Choice of Target in the Genomes of Prototypic Strains to Recognize Subgenus of Coronaviruses
Chaley M.B.1, Kutyrkin V.A.2
1Institute of Mathematical Problems of Biology RAS, – Branch of Keldysh Institute of Applied Mathematics RAS, Pushchino, Russia
2Moscow State Technical University n.a. N.E. Bauman, Moscow, Russia
Abstract. Targeted approach to recognition of coronavirus subgenus on the base of codon frequency distribution in the N-gene of nucleocapsid protein was proposed in the work. Deviation of codon frequency distribution in the N-gene of coronavirus genome analyzed from the same distributions for the 67 prototypic strains, which characterize the 23 subgenera in the four coronavirus genera, is calculated on the base of statistics in the approach proposed.
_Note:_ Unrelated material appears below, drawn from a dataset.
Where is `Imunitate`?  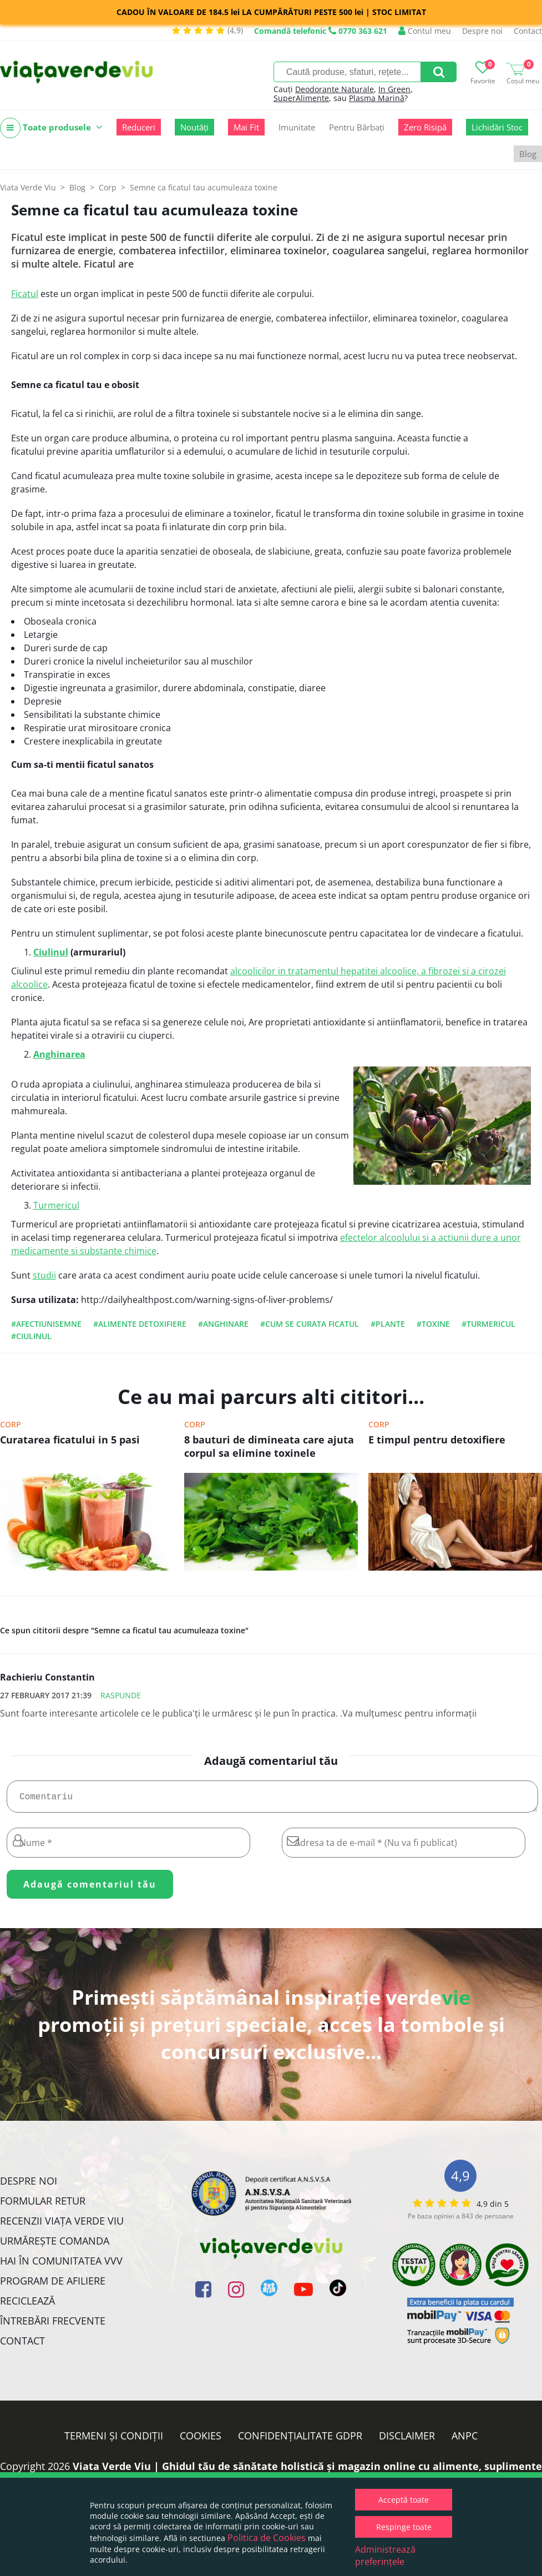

The smallest value of such a deviation from certain prototypic strain points at subgenus to which this strain belongs. The approach proposed appeared to be effective and supports significance for recognizing coronavirus subgenus at least 99 %. Populations of the 38 and 7 codons providing for needed efficiency level were selected out of all codons of the genetic code in accordance with their frequency distribution. The codons from the populations outlined fix taxonomic structure of coronavirus subgenus.
Key words: coronavirus subgenus, targeted approach, prototypic strains of coronavirus, coronavirus N-gene, N-gene codon frequency distribution.